Insensibilidade não rima com acessibilidade e pode custar caro aos condomínios

A questão da acessibilidade em condomínios é um tema que traz problemas principalmente para as construções mais antigas, pois as novas edificações já são concebidas de acordo com todo o conceito estabelecido pela legislação atual que leva em consideração as técnicas mais modernas que garantem aos portadores de necessidades especiais o mais amplo acesso às áreas comuns e principalmente a garantia de locomoção de maneira independente.

O Poder Público, por meio da Lei Federal 13.146/2015 (Estatuto da Pessoa com Deficiência), instituiu normas para garantir a inclusão das pessoas nestas condições e de acordo o art. 56 estabeleceu que “A construção, a reforma, a ampliação ou a mudança de uso de edificações abertas ao público, de uso público ou privadas de uso coletivo deverão ser executadas de modo a serem acessíveis.”

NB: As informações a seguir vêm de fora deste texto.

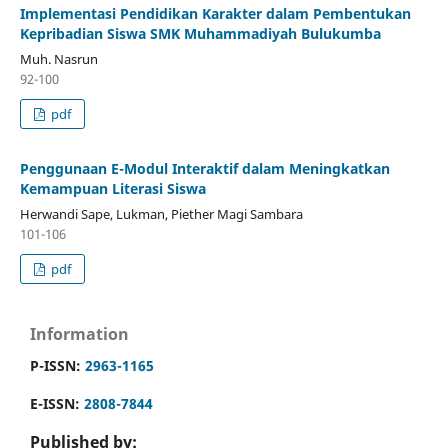
Implementasi Pendidikan Karakter dalam Pembentukan
Kepribadian Siswa SMK Muhammadiyah Bulukumba
Muh. Nasrun
92-100
pdf
Penggunaan E-Modul Interaktif dalam Meningkatkan
Kemampuan Literasi Siswa
Herwandi Sape, Lukman, Piether Magi Sambara
101-106
pdf
Information
P-ISSN:
2963-1165
E-ISSN:
2808-7844
Published by:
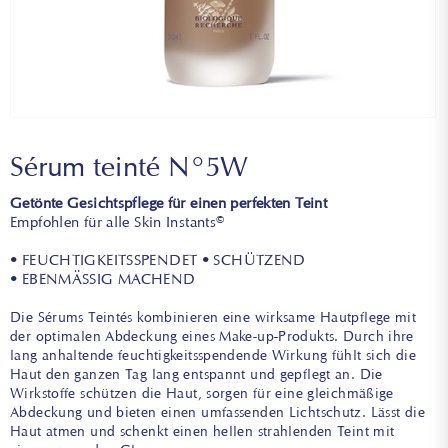
Sérum teinté N°5W
Getönte Gesichtspflege für einen perfekten Teint
Empfohlen für alle Skin Instants©
• FEUCHTIGKEITSSPENDET • SCHÜTZEND
• EBENMÄSSIG MACHEND
Die Sérums Teintés kombinieren eine wirksame Hautpflege mit
der optimalen Abdeckung eines Make-up-Produkts. Durch ihre
lang anhaltende feuchtigkeitsspendende Wirkung fühlt sich die
Haut den ganzen Tag lang entspannt und gepflegt an. Die
Wirkstoffe schützen die Haut, sorgen für eine gleichmäßige
Abdeckung und bieten einen umfassenden Lichtschutz. Lässt die
Haut atmen und schenkt einen hellen strahlenden Teint mit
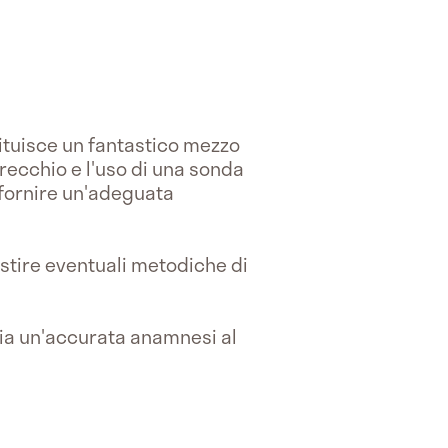
tituisce un fantastico mezzo
recchio e l'uso di una sonda
i fornire un'adeguata
estire eventuali metodiche di
aria un'accurata anamnesi al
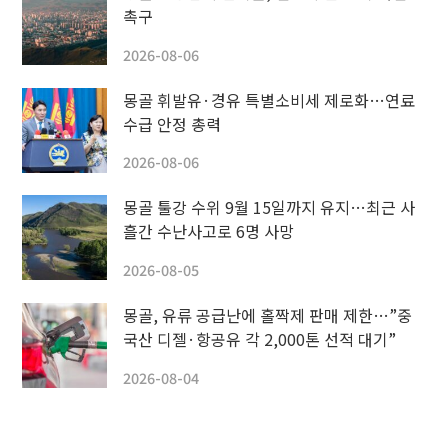
촉구
2026-08-06
몽골 휘발유·경유 특별소비세 제로화…연료
수급 안정 총력
2026-08-06
몽골 툴강 수위 9월 15일까지 유지…최근 사
흘간 수난사고로 6명 사망
2026-08-05
몽골, 유류 공급난에 홀짝제 판매 제한…”중
국산 디젤·항공유 각 2,000톤 선적 대기”
2026-08-04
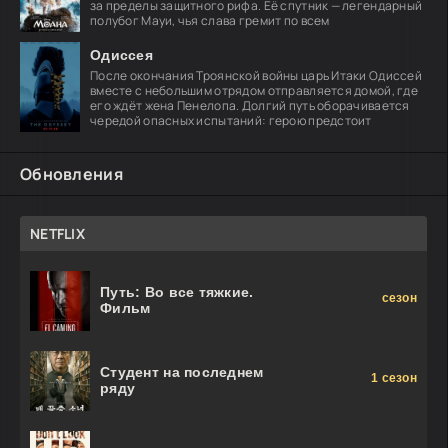
за пределы защитного рифа. Её спутник — легендарный
полубог Мауи, чья слава гремит по всем
Одиссея
После окончания Троянской войны царь Итаки Одиссей
вместе с небольшим отрядом отправляется домой, где
его ждёт жена Пенелопа. Долгий путь оборачивается
чередой опасных испытаний: герою предстоит
Обновления
NETFLIX
Путь: Во все тяжкие.
сезон
Фильм
Студент на последнем
1 сезон
ряду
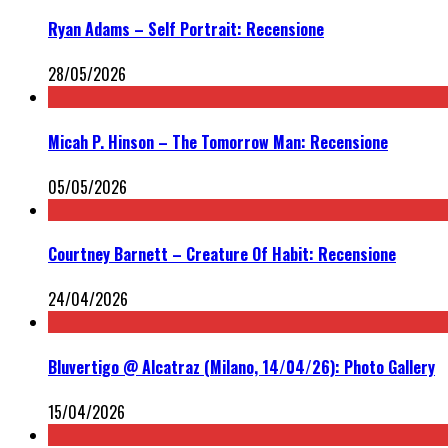
Ryan Adams – Self Portrait: Recensione
28/05/2026
Micah P. Hinson – The Tomorrow Man: Recensione
05/05/2026
Courtney Barnett – Creature Of Habit: Recensione
24/04/2026
Bluvertigo @ Alcatraz (Milano, 14/04/26): Photo Gallery
15/04/2026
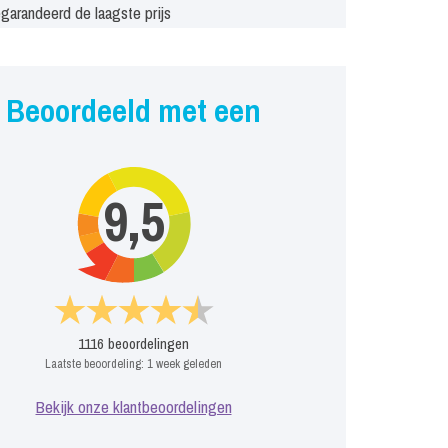
garandeerd de laagste prijs
Beoordeeld met een
9,5
1116
beoordelingen
Laatste beoordeling:
1 week geleden
Bekijk onze klantbeoordelingen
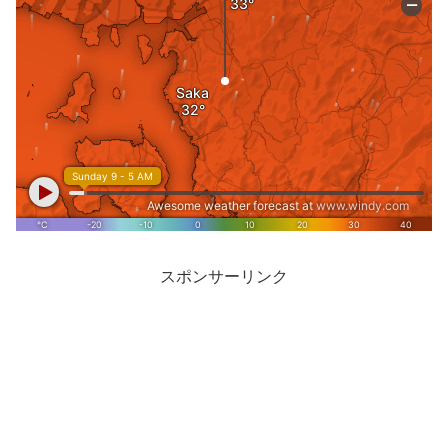
スポンサーリンク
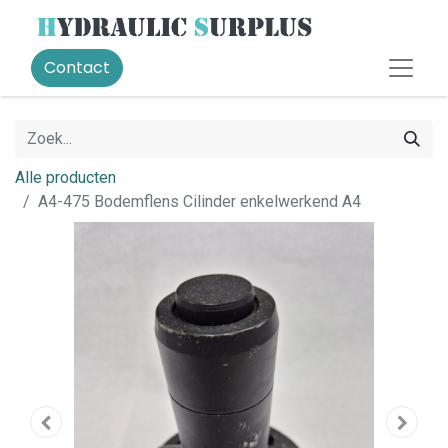
Contact
Alle producten
A4-475 Bodemflens Cilinder enkelwerkend A4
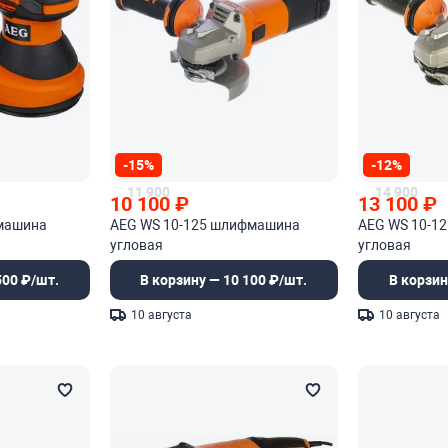
-15%
-12%
11 900
14 900
10 100
₽
13 100
₽
фмашина
AEG WS 10-125 шлифмашина
AEG WS 10-1
угловая
угловая
500 ₽/шт.
В корзину — 10 100 ₽/шт.
В корзин
10 августа
10 августа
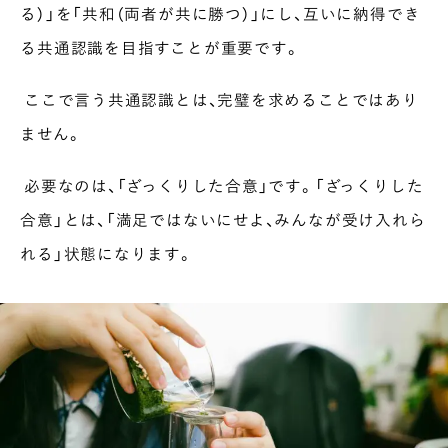
る）」を「共和（両者が共に勝つ）」にし、互いに納得でき
PAUSE & INSPIRE
る共通認識を目指すことが重要です。
ファーストプレイスで、お茶を
COLUMN
ここで言う共通認識とは、完璧を求めることではあり
COLOURS BY CHAGOCORO
ません。
必要なのは、「ざっくりした合意」です。「ざっくりした
合意」とは、「満足ではないにせよ、みんなが受け入れら
れる」状態になります。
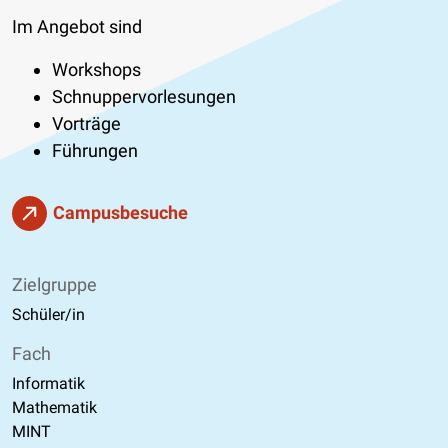
Im Angebot sind
Workshops
Schnuppervorlesungen
Vorträge
Führungen
Campusbesuche
Zielgruppe
Schüler/in
Fach
Informatik
Mathematik
MINT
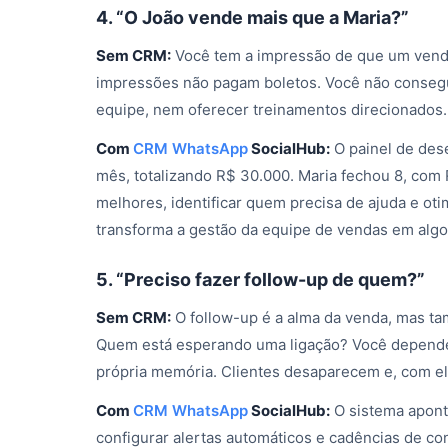
4. “O João vende mais que a Maria?”
Sem CRM:
Você tem a impressão de que um vended
impressões não pagam boletos. Você não consegue
equipe, nem oferecer treinamentos direcionados.
Com
CRM WhatsApp
SocialHub:
O painel de des
mês, totalizando R$ 30.000. Maria fechou 8, com
melhores, identificar quem precisa de ajuda e oti
transforma a gestão da equipe de vendas em alg
5. “Preciso fazer follow-up de quem?”
Sem CRM:
O follow-up é a alma da venda, mas t
Quem está esperando uma ligação? Você depende d
própria memória. Clientes desaparecem e, com el
Com
CRM WhatsApp
SocialHub:
O sistema apont
configurar alertas automáticos e cadências de co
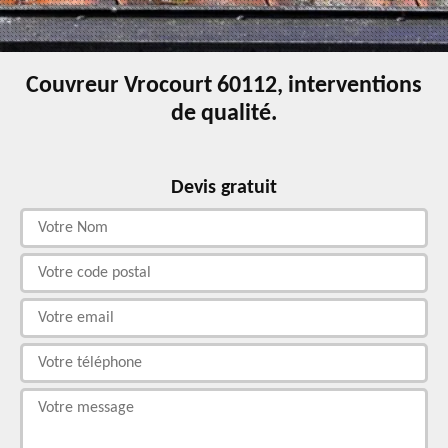
Couvreur Vrocourt 60112, interventions
de qualité.
Devis gratuit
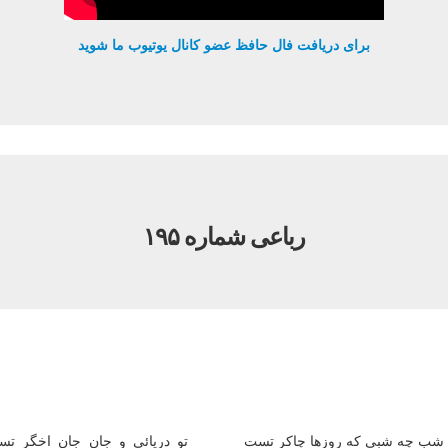
برای دریافت فال حافظ عضو کانال یوتیوب ما شوید
رباعی شماره ۱۹۵
شب چه شبی که روزها چاکر تست
تو دریائی و جان جان اخگر ت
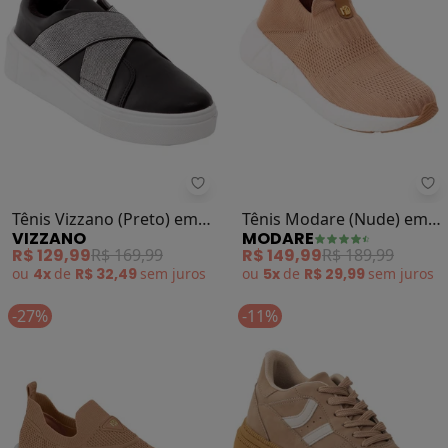
Vizzano - Tênis Vizzano (Preto) e
Mo
Tênis Vizzano (Preto) em
Tênis Modare (Nude) em
VIZZANO
MODARE
Sintético
Tecido
R$ 129,99
R$ 169,99
R$ 149,99
R$ 189,99
ou
4x
de
R$ 32,49
sem
juros
ou
5x
de
R$ 29,99
sem
juros
-27%
-11%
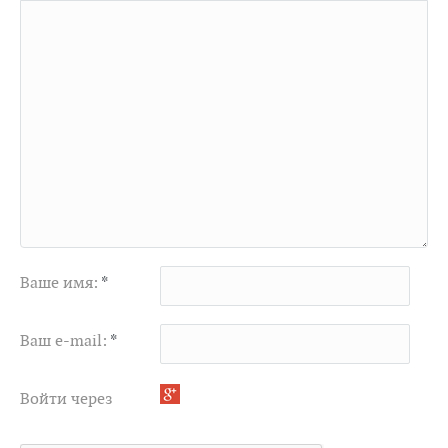
Ваше имя:
*
Ваш e-mail:
*
Войти через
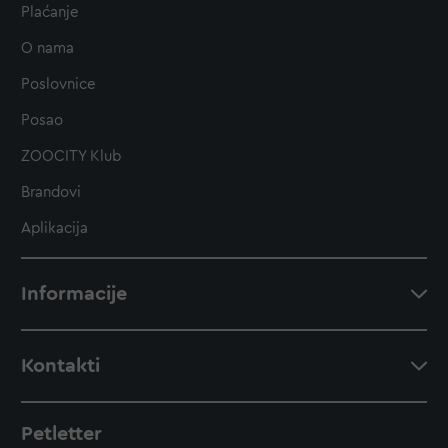
Plaćanje
O nama
Poslovnice
Posao
ZOOCITY Klub
Brandovi
Aplikacija
Informacije
Kontakti
Petletter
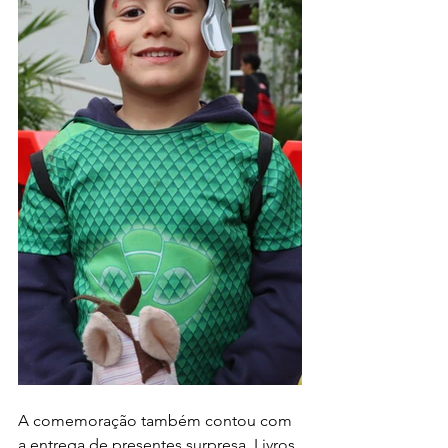
A comemoração também contou com 
a entrega de presentes surpresa. Livros 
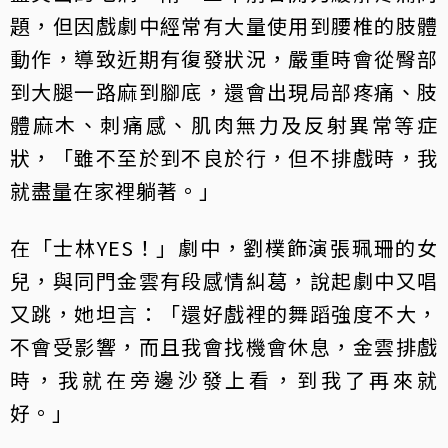
題，但因戲劇中經常有大量使用到腰椎的肢體
動作，導致近期有復發狀況，嚴重時會從臀部
到大腿一路麻到腳底，還會出現局部疼痛、肢
體麻木、刺痛感、肌肉無力及反射異常等症
狀，「雖不至於到不良於行，但不排戲時，我
就盡量在家裡躺著。」
在「士林YES！」劇中，劉樸飾演張珮珊的女
兒，與同門金雲有段感情糾葛，說起劇中又唱
又跳，她坦言：「還好戲裡的舞蹈強度不大，
不會受影響，而且我會找機會休息，金雲排戲
時，我就在旁邊沙發上看，到我了再來就
好。」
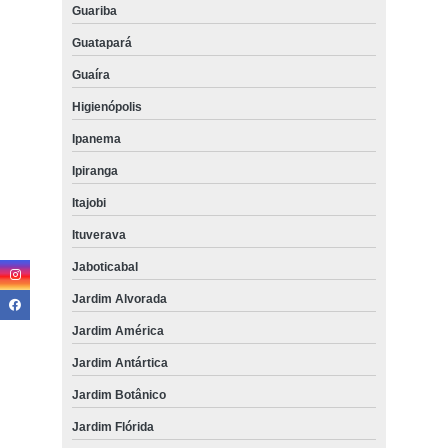
Guariba
Guatapará
Guaíra
Higienópolis
Ipanema
Ipiranga
Itajobi
Ituverava
Jaboticabal
Jardim Alvorada
Jardim América
Jardim Antártica
Jardim Botânico
Jardim Flórida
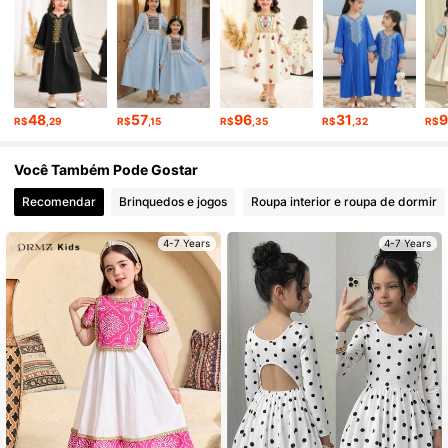
, Escolhas correspondentes
179K Seguidores
4,89
, Você também pode gostar
179K Seguidores
4,89
48
57
96
31
R$
,29
R$
,15
R$
,35
R$
,32
R$
179K Seguidores
4,89
Você Também Pode Gostar
Recomendar
Brinquedos e jogos
Roupa interior e roupa de dormir
4-7 Years
4-7 Years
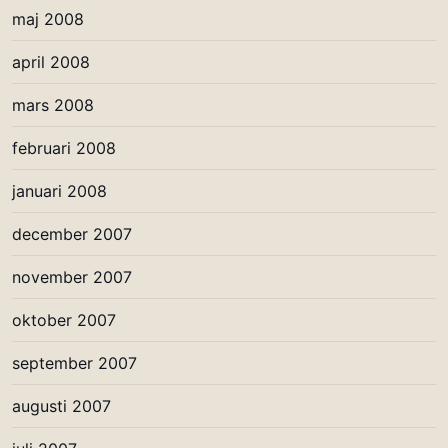
maj 2008
april 2008
mars 2008
februari 2008
januari 2008
december 2007
november 2007
oktober 2007
september 2007
augusti 2007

Porém, tal artigo não se aplica aos condomínios, que de acordo com o art. 8º, VIII do Decreto Federal 5.296/2004 são definidos como “edificação de uso privado multifamiliar”.

Portanto, na Lei Federal 13.146/2015 (artigo 57) e no Decreto Federal 5.296/2004 (artigo 23, § 8º), o legislador determinou a adequação, inclusive com definição de prazo, das edificações já existentes definidas como “de uso público e de uso coletivo”, mas não estabeleceu um prazo definido para o caso específico dos edifícios de uso privado já existentes, o que desobriga os Condomínios, ao menos por imposição legal, de se adequarem.

Mas, ainda que não seja aplicada a legislação específica aos condomínios, defendemos que todos devem, sempre na medida do possível, se adaptar e atender às pessoas que se apresentem e necessitem de cuidados especiais, principalmente se ficar constatado que há obstáculos de acesso.

O próprio Judiciário, tem reconhecido isso e, mesmo para condomínios mais antigos, determinado a realização de adequações visando à garantia geral de acessibilidade. São várias as decisões neste sentido.

Porém, o que não se deve, de maneira alguma, é mostrar intolerância como aconteceu em recente julgado amplamente divulgado pela mídia, onde o Tribunal de Justiça de Minas Gerais, condenou um Condomínio a providenciar a realização das adaptações/obras/equipamentos necessários para garantir a acessibilidade de uma moradora.

E não foi só isso. Devido a total falta de sensibilidade dos condôminos a moradora em questão ganhou o direito de de ser indenizada em quase R$ 50mil. A razão para esta decisão foi que os moradores do local, de maneira absurda, teriam definido em assembleia que os seus funcionários estariam proibidos de ajudar à moradora, alegando que essa ajuda seria uma “questão de natureza privada”.

A justiça determinou que o condomínio instale, no mais curto espaço de tempo possível, uma plataforma elevatória orçada em R$ 39 mil, dentro do que recomendam as normas técnicas, para dar acesso a cadeirantes de forma independente aos elevadores.

Desta forma a insensibilidade resultou em um alto custo tanto financeiro como para a consciência dos condôminos.

Fernando Fornícola é diretor da Habitacional, uma das mais tradicionais empresas do segmento imobiliário do Brasil que administra mais de 300 condomínios distribuídos por todas as regiões da cidade de São Paulo além do Litoral e do Interior do estado.